To the best of our knowledge, this is the first systematic review done on this topic, and we have shown that there is an improvement in OS with the addition of bevacizumab to chemotherapy by 4 months compared to chemotherapy alone. PFS and ORR have not been analyzed because of incomplete data presented in the studies. Taken together, these findings suggest that bevacizumab may be an acceptable inclusion to the treatment armamentarium for metastatic SBA. Our pooled analysis showed little heterogeneity, but in the setting of a few non-randomized studies with small sample sizes, this result can be misleading. In addition, despite the authors’ efforts to account for trials on this topic by searching trial registries, there may be unregistered clinical trials with results that may affect outcomes of interest. Reporting bias is also a concern in this review due to the retrospective nature of some of the included studies.

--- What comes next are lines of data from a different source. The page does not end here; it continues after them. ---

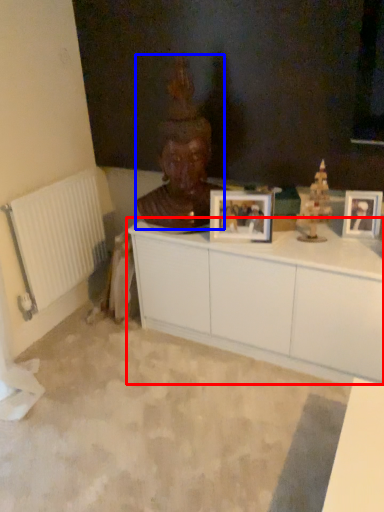 Question: Which of the following is the closest to the observer, cabinetry (highlighted by a red box) or person (highlighted by a blue box)?

Choices:
 (A) cabinetry
 (B) person

Answer: (A) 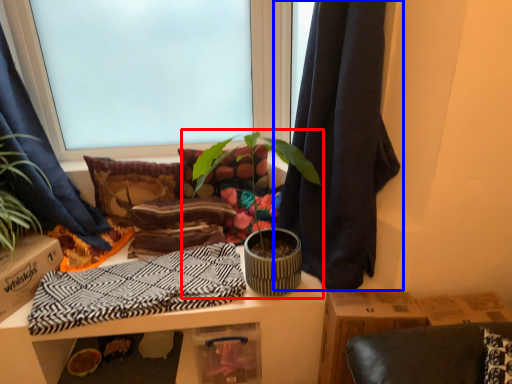 Question: Which object appears farthest to the camera in this image, houseplant (highlighted by a red box) or curtain (highlighted by a blue box)?

Choices:
 (A) houseplant
 (B) curtain

Answer: (A) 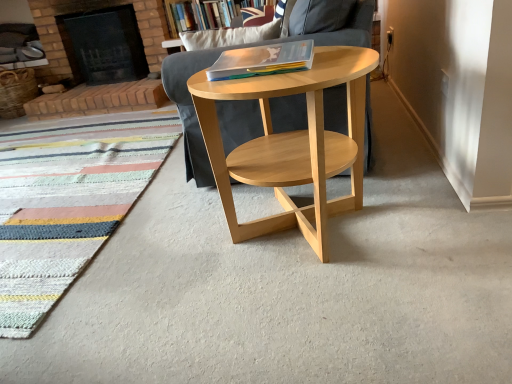 Find the location of a particular element. This screenshot has height=384, width=512. free point above multicolored woven mat at lower left (from a real-world perspective) is located at coordinates (53, 181). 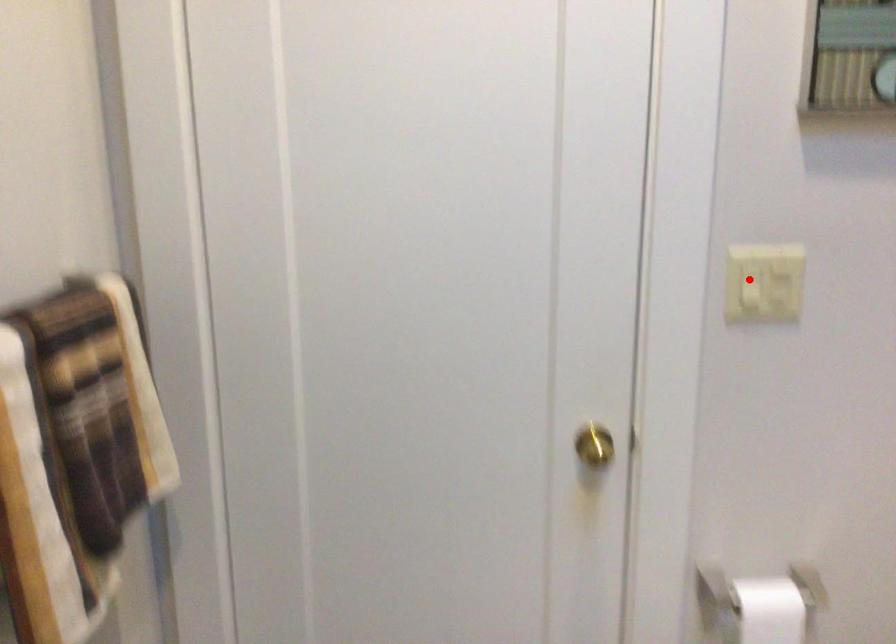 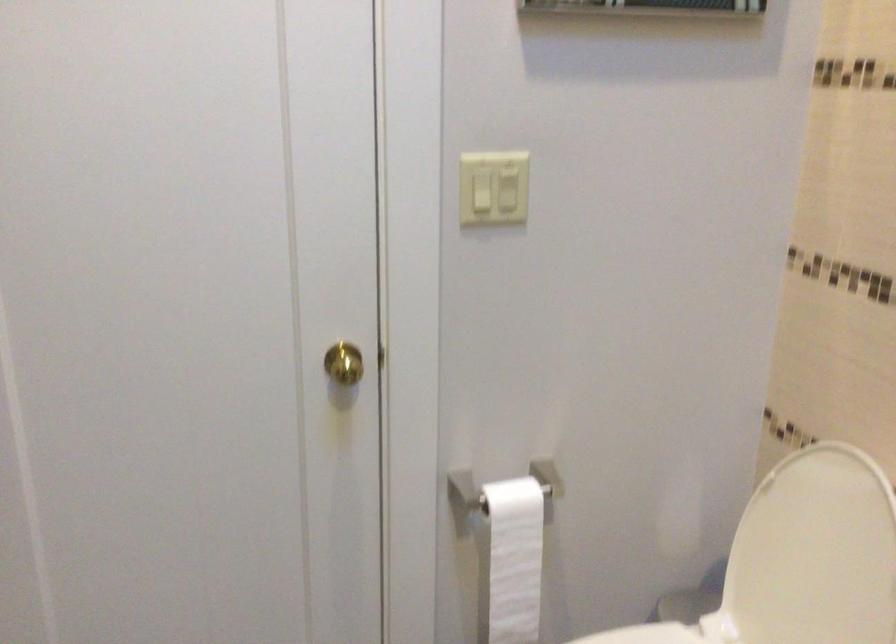 Locate, in the second image, the point that corresponds to the highlighted location in the first image.

(480, 191) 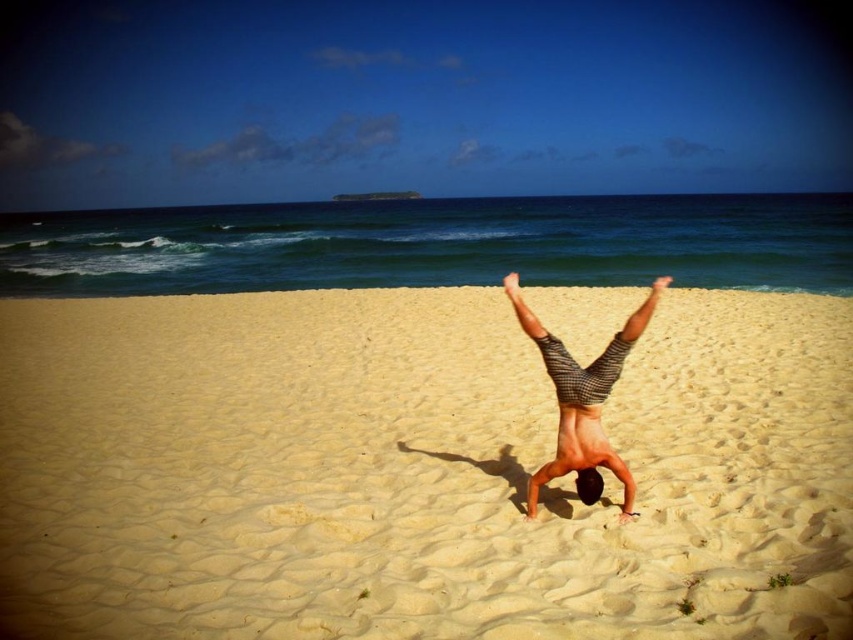 Question: Where is smooth yellow sand at center located in relation to striped shorts at center in the image?

Choices:
 (A) left
 (B) right

Answer: (A)

Question: Which point is farther to the camera?

Choices:
 (A) (39, 554)
 (B) (628, 513)

Answer: (B)

Question: Is smooth yellow sand at center in front of striped shorts at center?

Choices:
 (A) yes
 (B) no

Answer: (A)

Question: Among these objects, which one is nearest to the camera?

Choices:
 (A) smooth yellow sand at center
 (B) striped shorts at center

Answer: (A)

Question: In this image, where is smooth yellow sand at center located relative to striped shorts at center?

Choices:
 (A) above
 (B) below

Answer: (A)

Question: Which of the following is the closest to the observer?

Choices:
 (A) smooth yellow sand at center
 (B) striped shorts at center

Answer: (A) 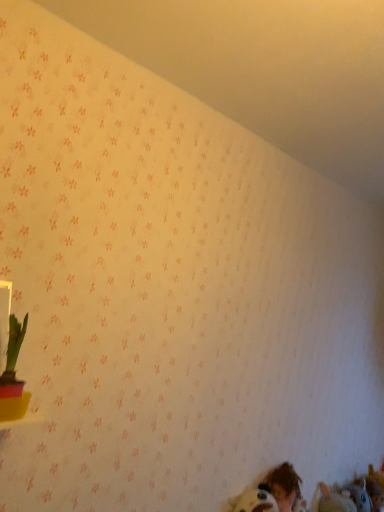 Question: Considering the positions of point [283, 463] and point [321, 494], is point [283, 463] closer or farther from the camera than point [321, 494]?

Choices:
 (A) farther
 (B) closer

Answer: (B)

Question: Is brown hair at lower right bigger or smaller than fuzzy brown stuffed toy at lower right, the 1th animal when ordered from left to right?

Choices:
 (A) big
 (B) small

Answer: (A)

Question: Which object is positioned closest to the green leafy plant in pink pot at left?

Further studies, especially multicenter/consortium-based randomized trials, will contribute significantly in the validation of the efficacy of using bevacizumab in combination with chemotherapy in metastatic SBA.

Conclusion

There is currently no standard chemotherapy regimen in metastatic SBA. Bevacizumab in combination with recommended chemotherapy regimens has been reported to improve survival times in retrospective studies. This systematic review has shown an improvement in OS with the addition of bevacizumab to chemotherapy. Adding bevacizumab has also been seen to improve PFS and overall response rate. Multi-center prospective controlled studies may offset the rarity of SBAs. These can further elucidate the efficacy of bevacizumab in the treatment of this disease.